# Need Pictures of puppy cuts.



## lovemytobi (Apr 21, 2005)

Please send some pictures of some puppy cuts. Lily needs a good trim, her coat is long but is getting a bit shabby looking and I was thinking of getting her a really good puppy cut and would like to see different ones. Thanks - Donna


----------



## wooflife (Aug 8, 2007)

Here is Izzy in her puppy cut....










And here is a little longer version


----------



## The A Team (Dec 1, 2005)

Archie and Abbey are cut short.
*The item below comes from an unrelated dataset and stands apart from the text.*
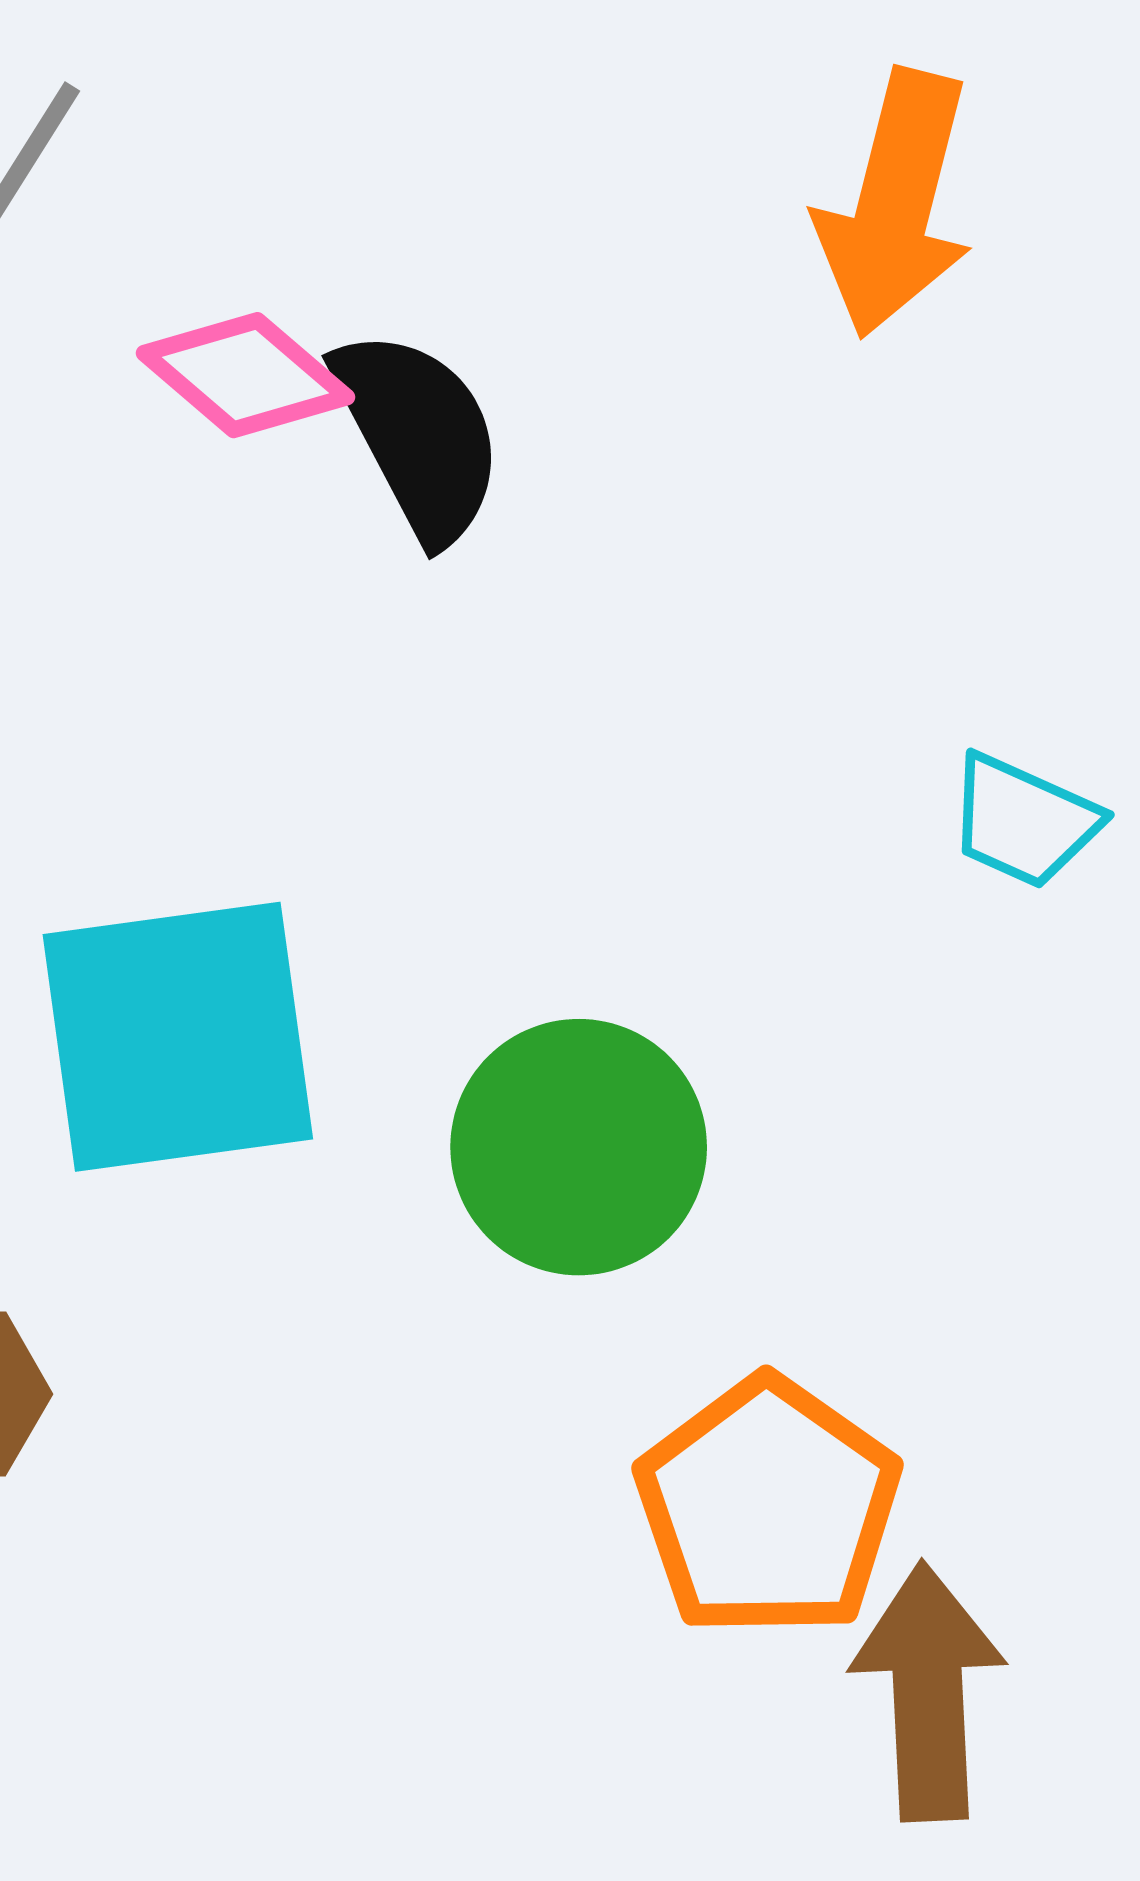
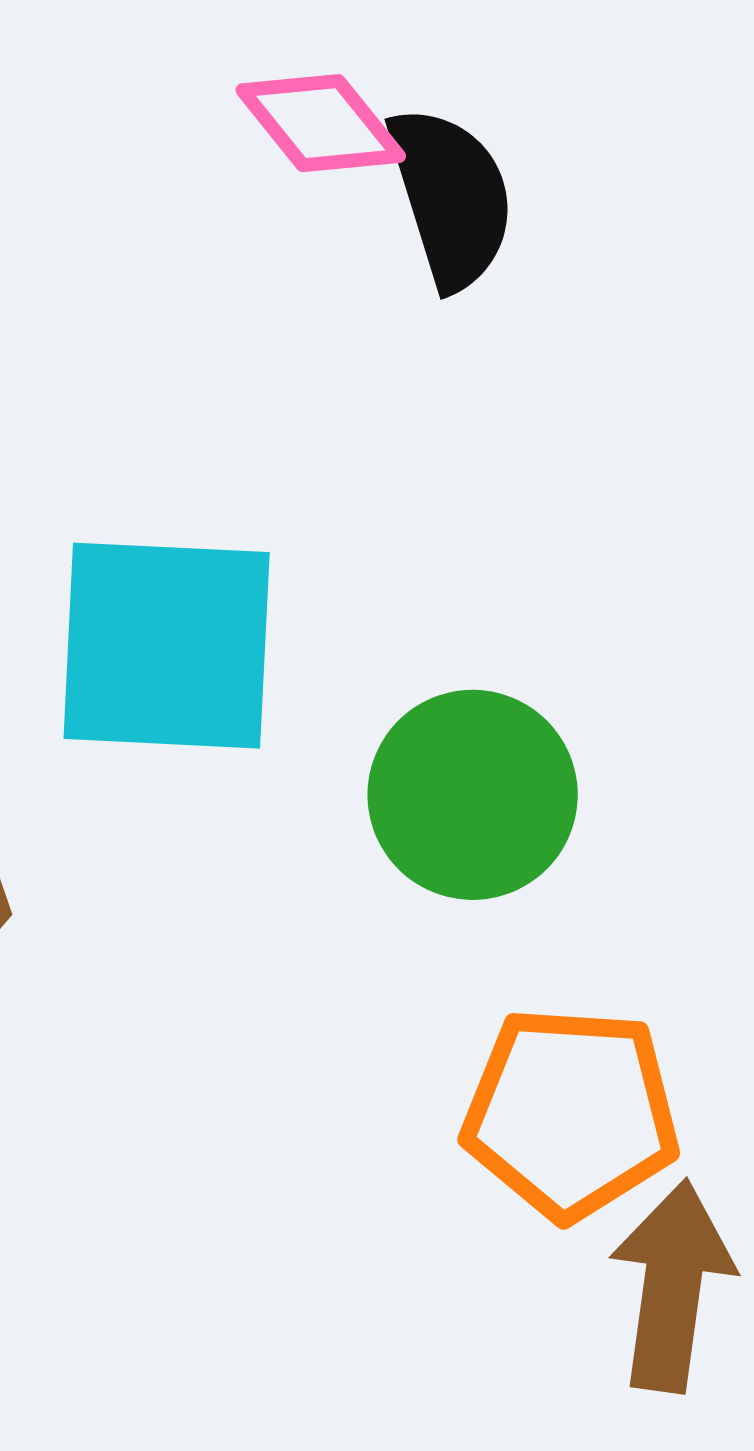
orange pentagon: (768, 1507) -> (571, 1113), turned 30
Only the hair on their ears and tails is long. 

[attachment=36645:Archie_i...eatshirt.jpg]
[attachment=36646:Little_Miss_Abbey.jpg] 

Good luck in finding a cut you like...there are many to choose from.


----------



## lillady (Jan 25, 2007)

It's hard to see his whole body but I love this puppy cut of Kosmo-he's always in a puppy cut :smilie_daumenpos:


----------



## Scoobydoo (May 26, 2005)

Here is Koko in his usual style...

[attachment=36651:Koko_April_19th_08.jpg]

Here is Scooby in his style
[attachment=36652:Scooby_i...4_08_002.jpg]

We love the shorter coat, it's so easy to maintain :thumbsup:


----------



## lovemytobi (Apr 21, 2005)

Thank you all so much for the beautiful pictures, I really appreciate them.


----------